A separate jury in the same courtroom convicted Swan July 26 of falsifying five years’ worth of income tax returns by failing to declare $650,000 in income while defrauding the federal workers’ compensation program in 2008 and 2010.

However, that jury cleared her of two additional charges of federal workers’ compensation fraud and of fraud on a federal program that paid most of the cost of the 2007 Windsor Road culvert replacement project done by her husband, Marshall Swan.


His trial on charges of falsifying income-tax returns and aiding and abetting federal program fraud related to the culvert project begins Sept. 30 in the same court.

Carole Swan testified she was conducting a sting to prove that Monroe was shortchanging the town of sand he was contracted to deliver.

She said she thought she had to get more than $10,000 from him to bring her suspicions to authorities.

In his closing argument Tuesday, however, prosecutor Assistant U.S. Attorney Donald Clark, argued that Swan “wasn’t investigating Frank Monroe, she was extorting money from him.”

Clark interspersed his argument with clips from recorded phone calls between Monroe and Swan and from her 90-minute interview with Kennebec County Sheriff’s Office deputies in which Swan didn’t mention an investigation.

Swan’s attorney, Leonard Sharon, said Swan’s “intent was not to extort, but to investigate.”


He said she confessed to deputies in the video because she felt intimidated by them, reminding jurors that Swan had testified about abuse she says she suffered at the hands of her husband.

Swan, 55, has said Marshall Swan abused her over the 29 years of their marriage, dragging her by the hair, punching her and holding her head in the toilet, among other things.

She testified she left him in June after their younger son graduated from high school, but has not filed for divorce.

As the judge, Justice John A. Woodcock Jr., read final instructions to the jury, five of Swan’s family members watched with investigators, U.S. Marshals, reporters and Danforth.

Earlier in the day, Clark questioned Roberta Jean Rood, Marshall Swan’s sister, who attested to her sister-in-law’s poor character.

“I sincerely cannot believe anything that comes out of her mouth,” Rood said. “She is a chronic pathological liar.”


Swan, from the defense table, shook her head as Rood spoke.

Monroe testified earlier that he had paid Swan $3,000 and $7,000 in separate installments in 2010 in return for her renewing his contracts without going out to bid.

He said he understood that giving her money was wrong, but he thought it would ease the number of her complaints about his work.

However, he said he balked when she told him to inflate his bill to the town winter sand delivery and kick back $10,000 to her.

At the deputies’ direction, Monroe recorded phone calls between Swan and himself about the final exchange, which took place Feb. 3, 2011, on a snowy street in Augusta.

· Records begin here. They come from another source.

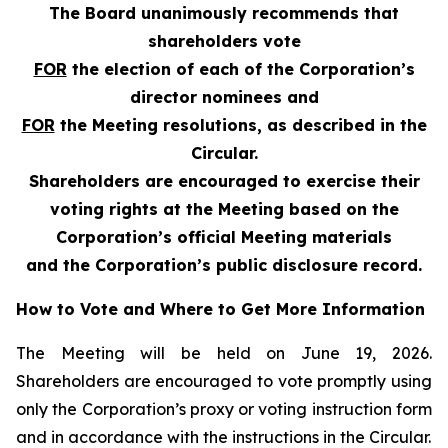
The Board unanimously recommends that
shareholders vote
FOR
the election of each of the Corporation’s
director nominees and
FOR
the Meeting resolutions, as described in the
Circular.
Shareholders are encouraged to exercise their
voting rights at the Meeting based on the
Corporation’s official Meeting materials
and the Corporation’s public disclosure record.
How to Vote and Where to Get More Information
The Meeting will be held on June 19, 2026.
Shareholders are encouraged to vote promptly using
only the Corporation’s proxy or voting instruction form
and in accordance with the instructions in the Circular.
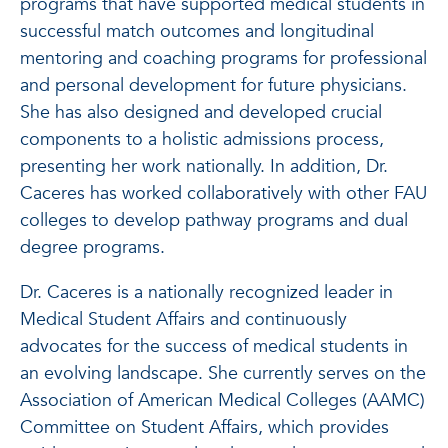
programs that have supported medical students in
successful match outcomes and longitudinal
mentoring and coaching programs for professional
and personal development for future physicians.
She has also designed and developed crucial
components to a holistic admissions process,
presenting her work nationally. In addition, Dr.
Caceres has worked collaboratively with other FAU
colleges to develop pathway programs and dual
degree programs.
Dr. Caceres is a nationally recognized leader in
Medical Student Affairs and continuously
advocates for the success of medical students in
an evolving landscape. She currently serves on the
Association of American Medical Colleges (AAMC)
Committee on Student Affairs, which provides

There, Monroe leaned out of his sand truck door and handed Swan, in a white pickup truck, a sting package of $450 arranged to seem like $10,000. Deputies caught the exchange on camera and then followed Swan to a parking lot blocks away.


They confronted her, got the cash back and interviewed her at the sheriff’s office, less than a minute away.

While clips from the interview were played during the trial, Clark told jurors they would have the entire interview in the jury room with them to watch if they chose.

Several defense witnesses testified that Swan had shared her plan to investigate Monroe with them. David Libby, of Pittston, said Swan showed him an envelope around New Year’s Day 2011 that she said contained $10,000 in money she had gotten from Monroe.

Flavia Kelley, a former Chelsea town clerk, said she asked Swan at a community Thanksgiving dinner in 2010 whether Swan intended to run for office again the following spring.

“She said the only way she would run was if she didn’t get all the goods on Frankie Monroe to nail him,” Kelley said.